A real number $r$ is recursive approximable if there is a computable sequence of rational numbers converging to it. It is a weaker condition than computability, because we don't have control on the speed of convergence. For example, Chaitin's constant is not computable, but is recursive approximable: for the n'th rational numbers, we just take the $n$ first programs, run them for $n$ steps, and look at what we got. In general, for any recursive enumerable set $S$, the number $c_S := \sum_{n \in S} 2^{-n}$ is recursive approximable, but it is computable if and only if $S$ is computable. So do we have an explicit example of non-recursive approximable number? Is a number encoding $0''$ non-recursive approximable?
I don't know a lot about computability theory, so I have no idea how to answer that.
Sorry, I had a sudden illumination. Any number which is recursive approximable is computable with an oracle for the halting problem. Let $P$ the program approximating some number $x$. Then, for some $n \in \mathbb{N}$, to know if $|P(n) - P(m)| < \epsilon$ for all $m \geq n$, we can take the program which will compute $P(n)$, $P(n+1)$, etc, until it arrives at some number whose absolute difference with $P(n)$ is at least $\epsilon$. Because we have the oracle, we can know if this program will stop at some point or not, hence we can know if $|P(n) - P(m)| < \epsilon$ for all $m \geq n$. Therefore, we can check all $n \in \mathbb{N}$ until we obtain such $n$, and then we know that $|P(n)-x| \leq \epsilon$.
From this, we conclude that any number corresponding to a Turing degree which is not smaller than or equal to $0'$ cannot be recursive approximable. In particular, a number encoding $0''$ is not recursive approximable.

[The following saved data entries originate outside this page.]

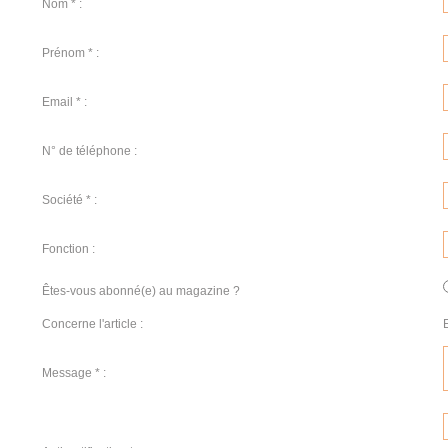
Nom * :
Prénom * :
Email * :
N° de téléphone :
Société * :
Fonction :
Êtes-vous abonné(e) au magazine ?
Concerne l'article :
Message * :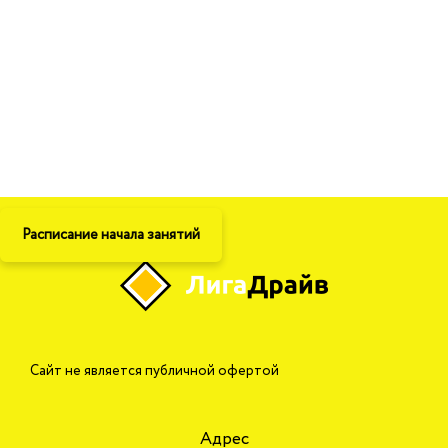
Расписание начала занятий
Сайт не является публичной офертой
Адрес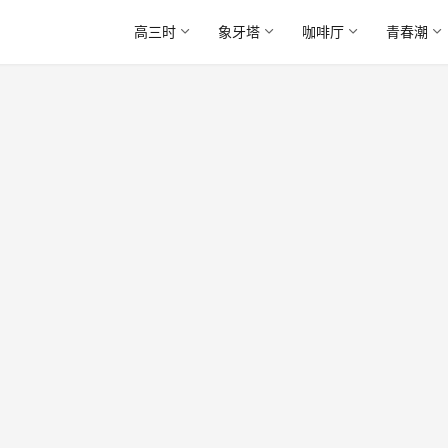
高三时
象牙塔
咖啡厅
青春潮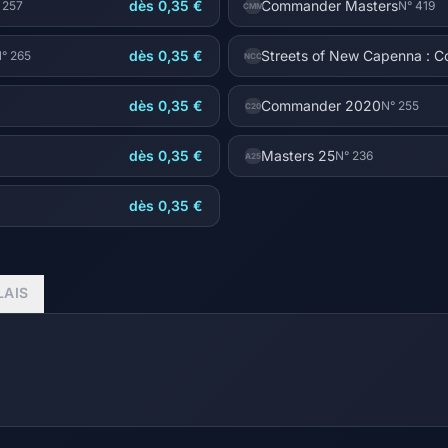
dès 0,35 €
Commander Masters
 257
N° 419
CMM
dès 0,35 €
Streets of New Capenna : 
° 265
NCC
dès 0,35 €
Commander 2020
N° 255
C20
dès 0,35 €
Masters 25
N° 236
A25
dès 0,35 €
LAIS
1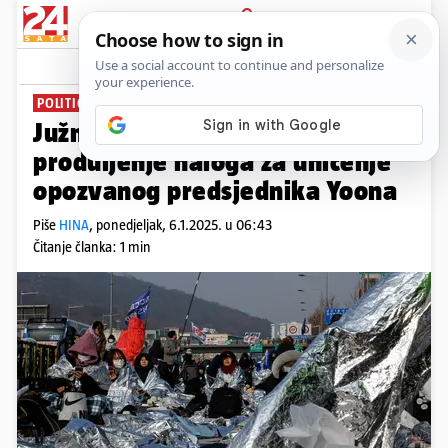
PRIJAVA
News
Komentari
0
POLITIČKA KRIZA
Južnokorejski istražitelji traže
produljenje naloga za uhićenje
opozvanog predsjednika Yoona
Piše
HINA
,
ponedjeljak, 6.1.2025. u 06:43
Čitanje članka: 1 min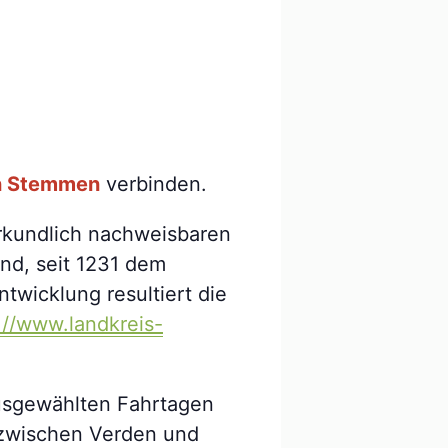
n Stemmen
verbinden.
 urkundlich nachweisbaren
nd, seit 1231 dem
twicklung resultiert die
://www.landkreis-
ausgewählten Fahrtagen
zwischen Verden und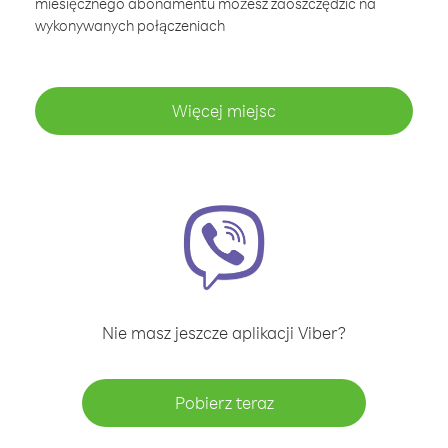
miesięcznego abonamentu możesz zaoszczędzić na
wykonywanych połączeniach
Więcej miejsc
Nie masz jeszcze aplikacji Viber?
Pobierz teraz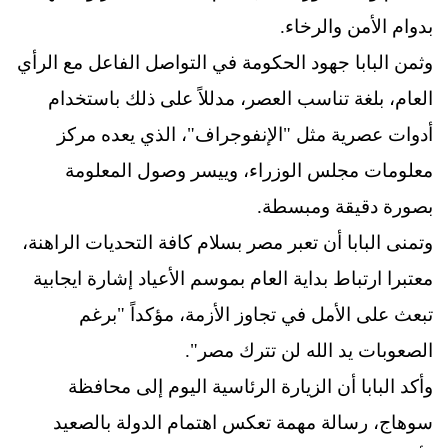
بدوام الأمن والرخاء.
وثمن البابا جهود الحكومة في التواصل الفاعل مع الرأي
العام، بلغة تناسب العصر، مدللاً على ذلك باستخدام
أدوات عصرية مثل "الإنفوجراف"، الذي يعده مركز
معلومات مجلس الوزراء، وييسر وصول المعلومة
بصورة دقيقة ومبسطة.
وتمنى البابا أن تعبر مصر بسلام كافة التحديات الراهنة،
معتبرا ارتباط بداية العام بموسم الأعياد إشارة ايجابية
تبعث على الأمل في تجاوز الأزمة، مؤكداً "برغم
الصعوبات يد الله لن تترك مصر".
وأكد البابا أن الزيارة الرئاسية اليوم إلى محافظة
سوهاج، رسالة مهمة تعكس اهتمام الدولة بالصعيد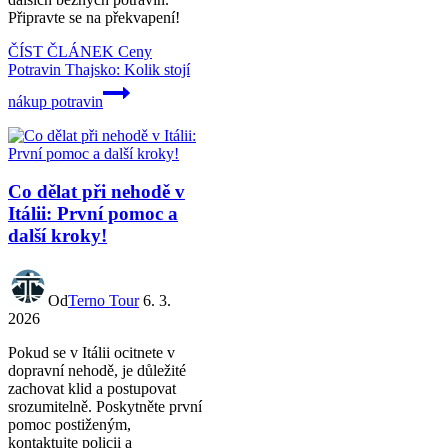
Připravte se na překvapení!
ČÍST ČLÁNEK
Ceny
Potravin Thajsko: Kolik stojí
nákup potravin
Co dělat při nehodě v
Itálii: První pomoc a
další kroky!
Od
Terno Tour
6. 3.
2026
Pokud se v Itálii ocitnete v
dopravní nehodě, je důležité
zachovat klid a postupovat
srozumitelně. Poskytněte první
pomoc postiženým,
kontaktujte policii a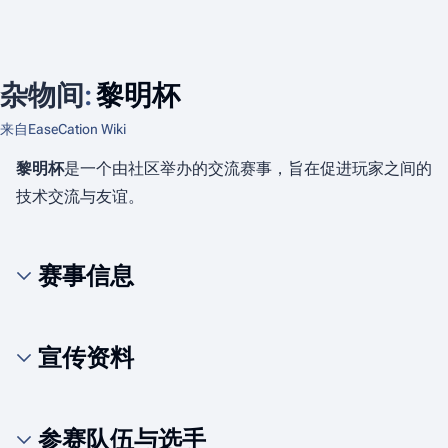
杂物间
:
黎明杯
来自EaseCation Wiki
黎明杯
是一个由社区举办的交流赛事，旨在促进玩家之间的
技术交流与友谊。
赛事信息
宣传资料
参赛队伍与选手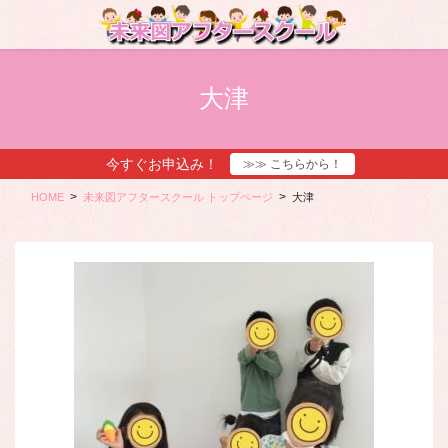
コ
ナ
ン
ビ
テ
ゲ
ン
ー
ツ
シ
大津
に
ョ
移
ン
動
に
今すぐお申込み！
≫≫ こちらから！
移
動
HOME
未来図アフタースクール トップページ
大津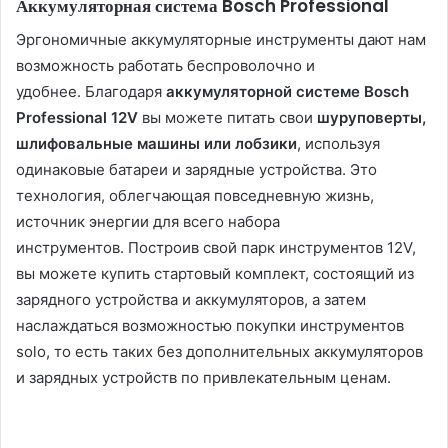
Аккумуляторная система Bosch Professional
Эргономичные аккумуляторные инструменты дают нам
возможность работать беспроволочно и
удобнее. Благодаря
аккумуляторной системе Bosch
Professional 12V
вы можете питать свои
шуруповерты,
шлифовальные машины или лобзики
, используя
одинаковые батареи и зарядные устройства. Это
технология, облегчающая повседневную жизнь,
источник энергии для всего набора
инструментов. Построив свой парк инструментов 12V,
вы можете купить стартовый комплект, состоящий из
зарядного устройства и аккумуляторов, а затем
наслаждаться возможностью покупки инструментов
solo, то есть таких без дополнительных аккумуляторов
и зарядных устройств по привлекательным ценам.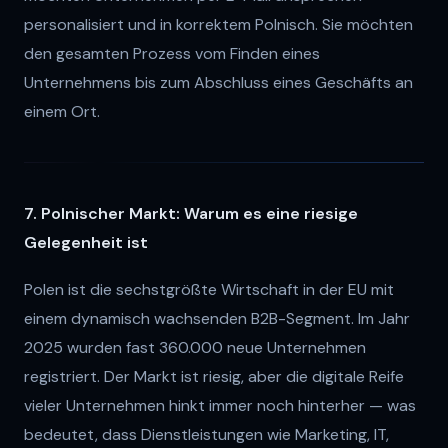
personalisiert und in korrektem Polnisch. Sie möchten
den gesamten Prozess vom Finden eines
Unternehmens bis zum Abschluss eines Geschäfts an
einem Ort.
7. Polnischer Markt: Warum es eine riesige
Gelegenheit ist
Polen ist die sechstgrößte Wirtschaft in der EU mit
einem dynamisch wachsenden B2B-Segment. Im Jahr
2025 wurden fast 360.000 neue Unternehmen
registriert. Der Markt ist riesig, aber die digitale Reife
vieler Unternehmen hinkt immer noch hinterher — was
bedeutet, dass Dienstleistungen wie Marketing, IT,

Edit: Even better, for a set $S \subseteq \mathbb{N}$, the constant $c_S := \sum_{i \in S} 2^{-i}$ is recursive approximable if and only if the Turing degree corresponding to $S$ is smaller or equal to $0'$. We already proved that it is necessary, so let's show that it is sufficient. Suppose that we have a program $P$ such that $P(n)$ gives us the $n$ first binary digits of $c_S$, if it has access to an oracle for the halting problem. Because to compute $P(n)$ we can only use finitely many instances of the halting problem, we can do the following: let $S$ the program such that $S(n,k) = 0$ if $k > n$ or if $k \leq n$ and the $k$'th instance of the halting problem doesn't stop before the $n+1$'th step. So $S(n,-)$ is an approximation of the oracle. Let $P_n$ be the program obtained when $P$ calls $S(n,-)$ instead of the oracle. Now, for any integers $m,n$, there is some $N > n$ such that $P_N(m)$ stops, because there is some $N$ such that $S(N,-)$ will give the right values for all the instances asked by $P_N(m)$, and so $P_N(m) = P(m)$. Hence, we can take some program $Q$ such that $Q(m,n)$ gives the $m$'th binary digit given by $P_N(m)$, where $N > n$ is such that $P_N(m)$ stops. Finally, we define $R$ such that $R(n)$ gives the concatenation $Q(1,n)Q(2,n)Q(3,n)\ldots Q(n,n)$. Each binary digit will be eventually correct, hence the number converges to $c_S$.